Give back exactly the lines from the one containing "con i nostri partner che si" through the end of the records, including both, and no others.

:: Data records ::
######

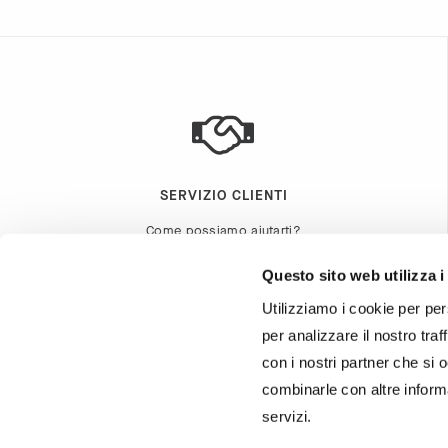
SERVIZIO CLIENTI
Come possiamo aiutarti?
Questo sito web utilizza i
CONTATTACI
Utilizziamo i cookie per per
per analizzare il nostro traf
CONTATTACI
con i nostri partner che si 
combinarle con altre informa
servizi.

######

:: Output for this task ::
con i nostri partner che si 
combinarle con altre informa
servizi.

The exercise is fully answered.